ウルスラさん
ウルスラさんは物理学科にいたドイツ人のポスドクで、8月23日にコロンバスを発った。歳の頃は30代半ばと思われるが、聞いた事はない。現在は、フランスの大学で勤めている。知り合ったのは、私がこちらに来て直ぐである。1月同居させて貰っていた奥野先生の知り合いで、その奥野先生、ハンス、パトリック、笠井さんと一緒にインドレストランに行ったのが最初だったと思う。
学科も違うし、その後ウルスラさんは1月ほどイギリスだったかに行っていたりで、暫く会うこともなくなり、更にその後も滅多に会わずに日が過ぎて行った。が、今年の5月位だったろうか、パトリックとサンドイッチ屋に昼食を食べに行った時に、2、3度見かけるようになった。彼女は、同じく物理学科のアリファさんと一緒であった。有りファさんはドイツ人であるが、両親のどちらかがインド人で、インド人(イスラム系)の格好をしている。
さて、ちょっと見かけるようになったかなと思って少しした頃のとある日の夕方、家にいると来客があった。6月初旬であったと思う。誰かなと見てみるとどこかで見かけたような女の人。おや、と思ったら当のウルスラさんではないか。どうして家を知っているかと思ったら、以前奥野先生がすんでいた頃に来たこともあると言う。歩いて来られる位の、結構近くに住んでいたのだ。ウルスラさんはフランスへ、アリファさんは筑波でポスドクとして勤めることになり、コロンバスを離れる日も近く、パーティーを企画しているとの事で誘ってくれたのである。パトリックも誘ってくれというので、一緒に行く事にした。こちらに良く有るスタイルのパーティーで、各自、適当に食べ物飲みものを持参ということなので、私は果物と九州大から在外研究員で来ていた高嶋さん夫妻が帰国後送ってくれたフグの干物を持参。

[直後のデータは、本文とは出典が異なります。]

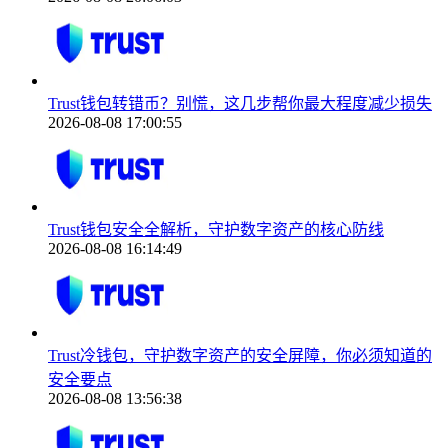
Trust钱包转错币？别慌，这几步帮你最大程度减少损失
2026-08-08 17:00:55
Trust钱包安全全解析，守护数字资产的核心防线
2026-08-08 16:14:49
Trust冷钱包，守护数字资产的安全屏障，你必须知道的
安全要点
2026-08-08 13:56:38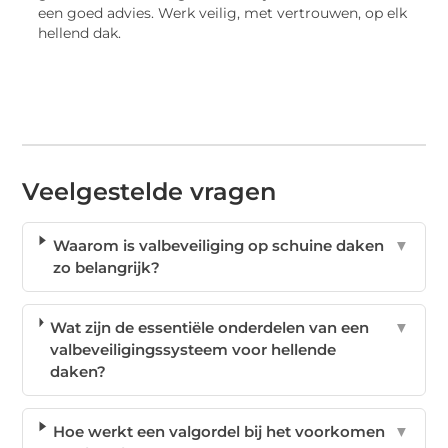
een goed advies. Werk veilig, met vertrouwen, op elk
hellend dak.
Veelgestelde vragen
Waarom is valbeveiliging op schuine daken
▼
zo belangrijk?
Wat zijn de essentiële onderdelen van een
▼
valbeveiligingssysteem voor hellende
daken?
Hoe werkt een valgordel bij het voorkomen
▼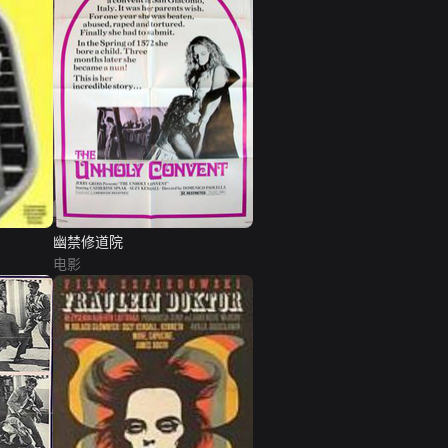
幽禁修道院
电影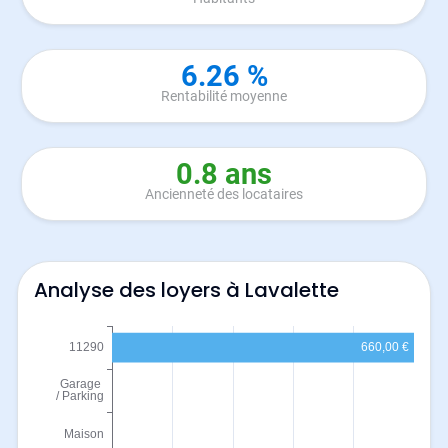
6.26 %
Rentabilité moyenne
0.8 ans
Ancienneté des locataires
Analyse des loyers à Lavalette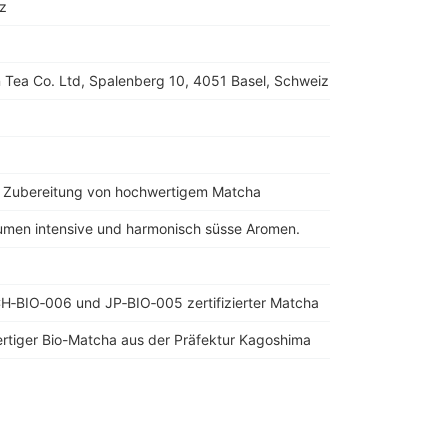
z
 Tea Co. Ltd, Spalenberg 10, 4051 Basel, Schweiz
a
r Zubereitung von hochwertigem Matcha
men intensive und harmonisch süsse Aromen.
H‑BIO‑006 und JP‑BIO‑005 zertifizierter Matcha
rtiger Bio-Matcha aus der Präfektur Kagoshima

このパーティーにはドイツ、イギリス、フランス、イタリア、ルーマニア、チェコ、スイス、アメリカ、台湾など様々の十数人。結局夜中の2時まで続いた。パーティーでは各自飲物や食べ物を持ちよるということで、私はフルーツと、この時とばかりに例のフグの干物を持参。恐れおののきながら口にする異国人の顔を拝見しようとのかんがえである。ところが、女性参加者もおり、又女性が主催者であったためか持ちよった料理は多く、冷蔵庫で冷やしていた私の持参した果物にも至らなかったばかりか、帰りには小分けにされたポテトサラダを持ち帰るという有様であった。そんな訳で、反応が楽しみであったフグも手がつかず、残念。唯一の反応といえば、このままではフグまで回らんぞと心配し、食おうと提案した時に、パトリックがもはやその時ではないと言った事が、彼の恐怖心からくる後込みを示していたであろう事だけであった。彼はフグ毒の恐ろしさを知っているようだったが、ウルスラさんは全く知らないようであった。パトリックはそのうちウルスラさんが突然死する可能性もあるのではと思っていたかも知らない。ハンスあたりがいたら、毒性を知りつつも果敢に挑戦するドイツ魂でいい味の反応を見せてくれたと思うのであるが。

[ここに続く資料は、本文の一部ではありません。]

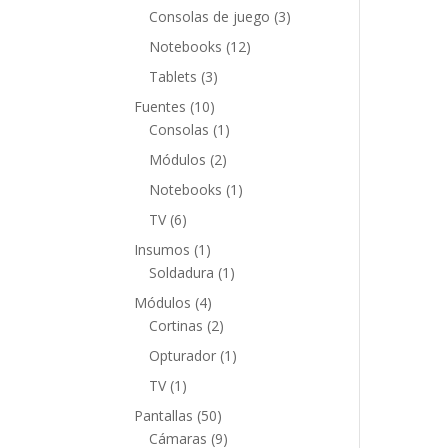
productos
3
Consolas de juego
3
productos
12
Notebooks
12
productos
3
Tablets
3
productos
10
Fuentes
10
productos
1
Consolas
1
producto
2
Módulos
2
productos
1
Notebooks
1
producto
6
TV
6
productos
1
Insumos
1
producto
1
Soldadura
1
producto
4
Módulos
4
productos
2
Cortinas
2
productos
1
Opturador
1
producto
1
TV
1
producto
50
Pantallas
50
productos
9
Cámaras
9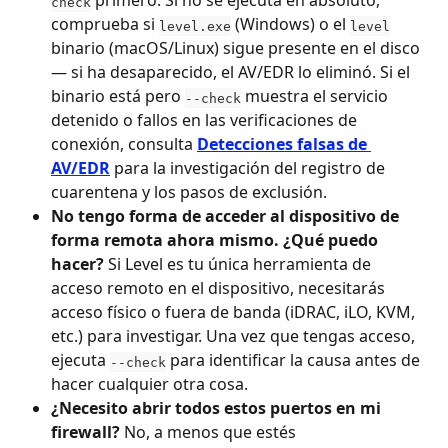
 primero. Si no se ejecuta en absoluto, 
check
comprueba si 
 (Windows) o el 
level.exe
level
binario (macOS/Linux) sigue presente en el disco 
— si ha desaparecido, el AV/EDR lo eliminó. Si el 
binario está pero 
 muestra el servicio 
--check
detenido o fallos en las verificaciones de 
conexión, consulta 
Detecciones falsas de 
AV/EDR
 para la investigación del registro de 
cuarentena y los pasos de exclusión.
No tengo forma de acceder al dispositivo de 
forma remota ahora mismo. ¿Qué puedo 
hacer?
 Si Level es tu única herramienta de 
acceso remoto en el dispositivo, necesitarás 
acceso físico o fuera de banda (iDRAC, iLO, KVM, 
etc.) para investigar. Una vez que tengas acceso, 
ejecuta 
 para identificar la causa antes de 
--check
hacer cualquier otra cosa.
¿Necesito abrir todos estos puertos en mi 
firewall?
 No, a menos que estés 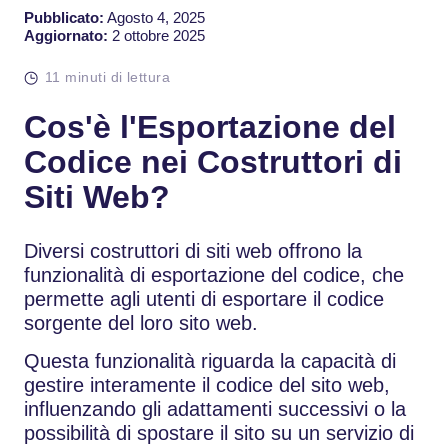
Pubblicato:
Agosto 4, 2025
Aggiornato:
2 ottobre 2025
11 minuti di lettura
Cos'è l'Esportazione del
Codice nei Costruttori di
Siti Web?
Diversi costruttori di siti web offrono la
funzionalità di esportazione del codice, che
permette agli utenti di esportare il codice
sorgente del loro sito web.
Questa funzionalità riguarda la capacità di
gestire interamente il codice del sito web,
influenzando gli adattamenti successivi o la
possibilità di spostare il sito su un servizio di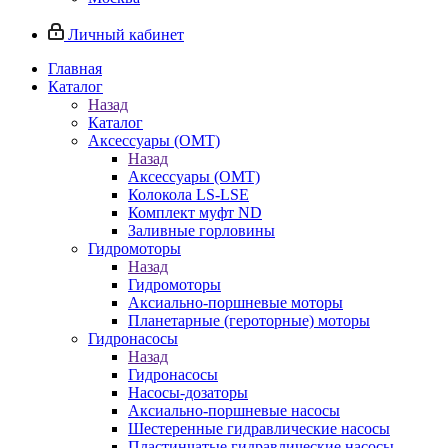
Личный кабинет
Главная
Каталог
Назад
Каталог
Аксессуары (OMT)
Назад
Аксессуары (OMT)
Колокола LS-LSE
Комплект муфт ND
Заливные горловины
Гидромоторы
Назад
Гидромоторы
Аксиально-поршневые моторы
Планетарные (героторные) моторы
Гидронасосы
Назад
Гидронасосы
Насосы-дозаторы
Аксиально-поршневые насосы
Шестеренные гидравлические насосы
Пластинчатые гидравлические насосы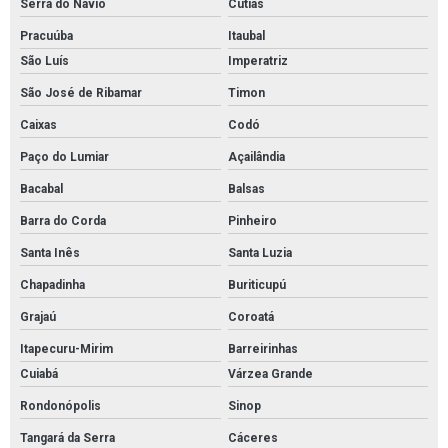
Serra do Navio
Cutias
Pracuúba
Itaubal
São Luís
Imperatriz
São José de Ribamar
Timon
Caixas
Codó
Paço do Lumiar
Açailândia
Bacabal
Balsas
Barra do Corda
Pinheiro
Santa Inês
Santa Luzia
Chapadinha
Buriticupú
Grajaú
Coroatá
Itapecuru-Mirim
Barreirinhas
Cuiabá
Várzea Grande
Rondonópolis
Sinop
Tangará da Serra
Cáceres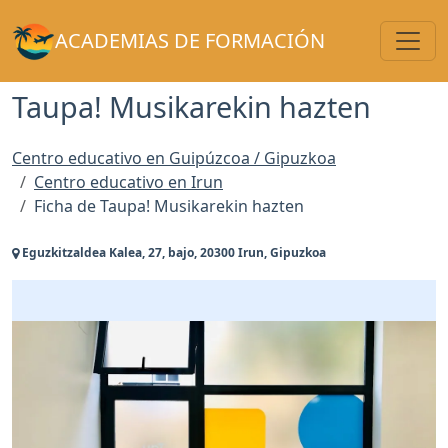
Toggl
ACADEMIAS DE FORMACIÓN
Taupa! Musikarekin hazten
Centro educativo en Guipúzcoa / Gipuzkoa
Centro educativo en Irun
Ficha de Taupa! Musikarekin hazten
Eguzkitzaldea Kalea, 27, bajo, 20300 Irun, Gipuzkoa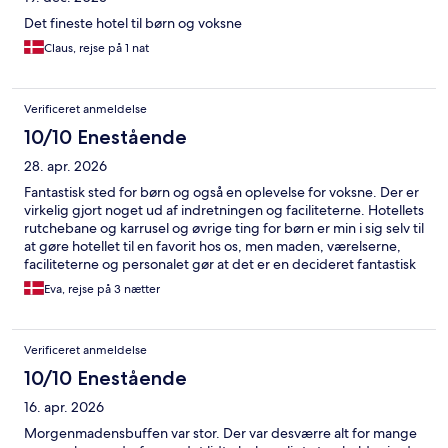
Det fineste hotel til børn og voksne
Claus, rejse på 1 nat
Verificeret anmeldelse
10/10 Enestående
28. apr. 2026
Fantastisk sted for børn og også en oplevelse for voksne. Der er
virkelig gjort noget ud af indretningen og faciliteterne. Hotellets
rutchebane og karrusel og øvrige ting for børn er min i sig selv til
at gøre hotellet til en favorit hos os, men maden, værelserne,
faciliteterne og personalet gør at det er en decideret fantastisk
oplevelse, som vi nu har haft flere gange. Og vi kommer igen!
Eva, rejse på 3 nætter
Verificeret anmeldelse
10/10 Enestående
16. apr. 2026
Morgenmadensbuffen var stor. Der var desværre alt for mange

その後、ウルスラさんの送別会のパーティーがもう一度開かれ、ウルスラさんはフランスへ。ところが行った先の大学の研究室と、こちらOSUの研究室とかかわりが深いらしく、ウルスラさんは11月から1月程またコロンバスに来ることとなり、今度は歓迎パーティーの種を作ることになる。最初に会ったときには、OSUにしばらくいるが、あんまりパーティーとかの機会がないなんて言っていたウルスラさんではあったが、去る頃になってかなりその機会も増えたようである。私にとっても、この手のパーティーはこれが最初であったと思う。その後いろんなパーティーに行く事になるが、それは又後の機会に譲ることにする。